Threats from jihadist forces as well as the rise of nationalist and authoritarian tendencies are prompting officials to severely restrict access to outsiders.
Iran in particular is holding "10 to 15" foreigners including Nazanin Zaghari-Ratcliffe of the Thomson Reuters Foundation, who is serving a five-year term on charges of sedition, Jean-Francois Bayart of France's CNRS research institute told the forum on Friday.
His colleague Bernard Hourcade, a geographer and Iran specialist, blamed a new generation of Republican Guard elites who grew up in an "ostracized republic."
"Many of them have no international experience. They don't speak French, English or German," Hourcade said.
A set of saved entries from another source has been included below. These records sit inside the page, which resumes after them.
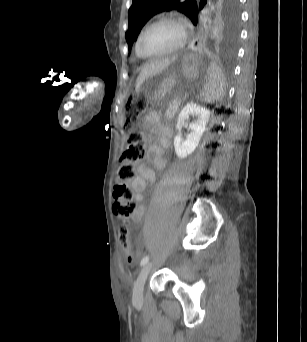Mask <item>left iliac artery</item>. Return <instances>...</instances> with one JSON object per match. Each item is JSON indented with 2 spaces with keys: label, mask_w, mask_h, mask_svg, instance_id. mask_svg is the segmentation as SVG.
<instances>
[{
  "label": "left iliac artery",
  "mask_w": 307,
  "mask_h": 342,
  "mask_svg": "<svg viewBox=\"0 0 307 342\" xmlns=\"http://www.w3.org/2000/svg\"><path fill=\"white\" fill-rule=\"evenodd\" d=\"M148 261H149V256H145V257L141 260L140 265H141V266H144Z\"/></svg>",
  "instance_id": "1"
}]
</instances>
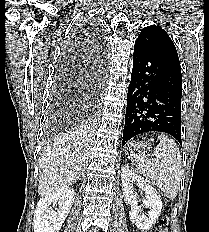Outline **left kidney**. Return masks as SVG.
<instances>
[{
    "label": "left kidney",
    "instance_id": "obj_1",
    "mask_svg": "<svg viewBox=\"0 0 209 232\" xmlns=\"http://www.w3.org/2000/svg\"><path fill=\"white\" fill-rule=\"evenodd\" d=\"M122 191L126 204L131 205L130 220L141 231H147L156 222L161 214L162 201L157 191L150 185L149 181L137 175L128 165L122 167ZM136 184L145 193L142 199L143 205L149 209L148 217L142 214V206L138 204L136 191L133 188Z\"/></svg>",
    "mask_w": 209,
    "mask_h": 232
}]
</instances>
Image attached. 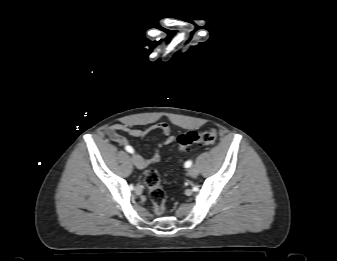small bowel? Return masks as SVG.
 <instances>
[{"label": "small bowel", "instance_id": "c3829d8e", "mask_svg": "<svg viewBox=\"0 0 337 261\" xmlns=\"http://www.w3.org/2000/svg\"><path fill=\"white\" fill-rule=\"evenodd\" d=\"M153 131H160L165 136V139L157 146L156 150L150 157L142 158L144 166H147L157 163L160 160V149L163 146L171 144L175 139L174 135L171 134V129L167 123H159L146 129L134 128L124 124H114L109 126L105 130V133L113 142L126 147L130 145H128L129 143L127 138L122 134L123 132L128 133L134 138H143Z\"/></svg>", "mask_w": 337, "mask_h": 261}]
</instances>
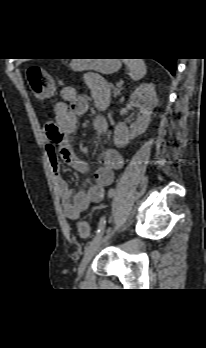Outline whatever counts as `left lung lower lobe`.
Masks as SVG:
<instances>
[{"instance_id":"obj_1","label":"left lung lower lobe","mask_w":206,"mask_h":348,"mask_svg":"<svg viewBox=\"0 0 206 348\" xmlns=\"http://www.w3.org/2000/svg\"><path fill=\"white\" fill-rule=\"evenodd\" d=\"M157 61L166 67L172 75H175L176 58L158 59Z\"/></svg>"}]
</instances>
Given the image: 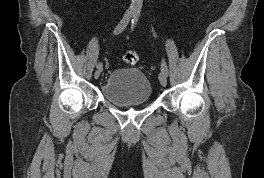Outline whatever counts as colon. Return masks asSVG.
<instances>
[{
    "label": "colon",
    "mask_w": 264,
    "mask_h": 178,
    "mask_svg": "<svg viewBox=\"0 0 264 178\" xmlns=\"http://www.w3.org/2000/svg\"><path fill=\"white\" fill-rule=\"evenodd\" d=\"M123 61L128 65H135L138 62V54L134 51H127L123 54Z\"/></svg>",
    "instance_id": "5ec220e1"
}]
</instances>
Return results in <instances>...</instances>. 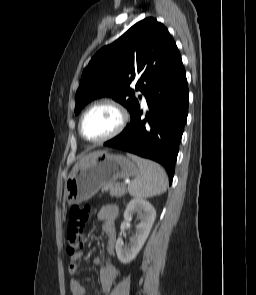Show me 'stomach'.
<instances>
[{"label": "stomach", "mask_w": 256, "mask_h": 295, "mask_svg": "<svg viewBox=\"0 0 256 295\" xmlns=\"http://www.w3.org/2000/svg\"><path fill=\"white\" fill-rule=\"evenodd\" d=\"M138 171L136 164L125 156L104 151L72 171L66 183L65 200L69 205L80 204L102 187L135 176Z\"/></svg>", "instance_id": "obj_1"}]
</instances>
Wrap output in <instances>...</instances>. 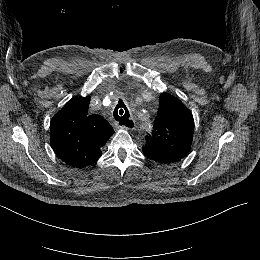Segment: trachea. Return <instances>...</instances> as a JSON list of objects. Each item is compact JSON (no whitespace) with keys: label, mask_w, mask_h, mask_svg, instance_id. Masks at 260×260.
<instances>
[{"label":"trachea","mask_w":260,"mask_h":260,"mask_svg":"<svg viewBox=\"0 0 260 260\" xmlns=\"http://www.w3.org/2000/svg\"><path fill=\"white\" fill-rule=\"evenodd\" d=\"M113 117L116 121L119 122L120 125H126V123L129 121L130 114L127 107L122 103L115 107L113 111Z\"/></svg>","instance_id":"obj_1"}]
</instances>
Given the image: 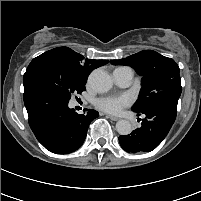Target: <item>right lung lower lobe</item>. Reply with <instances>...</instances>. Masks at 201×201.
Segmentation results:
<instances>
[{"label": "right lung lower lobe", "instance_id": "right-lung-lower-lobe-1", "mask_svg": "<svg viewBox=\"0 0 201 201\" xmlns=\"http://www.w3.org/2000/svg\"><path fill=\"white\" fill-rule=\"evenodd\" d=\"M68 102L49 90L24 88V104L34 135L48 151L58 154L77 150L86 138L90 122L99 116L92 109L77 114Z\"/></svg>", "mask_w": 201, "mask_h": 201}]
</instances>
"If today Fariba and Roland are in prison, when normally you take diplomats or business executives hostage, it's because they were trying to see what's really happening," he added.
"These people are panicked by the idea that people would know what's going on in their country."
According to Filiu, "access is increasingly denied by powers and organisations which know perfectly well that the research can help counter the lies and propaganda used to sow terror among their own peoples."
Washington's killing of the Revolutionary Guard commander Qasem Soleimani last month, and Iran's own accidental downing of a Ukraine airliner, has turned up the heat on Tehran.
But even if Iran appears more vulnerable, "they are not necessarily in any position to negotiate or make any offers," said Olivier Roy, a specialist on Islam at the European University Institute in Italy.
Hence the temptation, analysts say, to keep a handful of foreign researchers behind bars.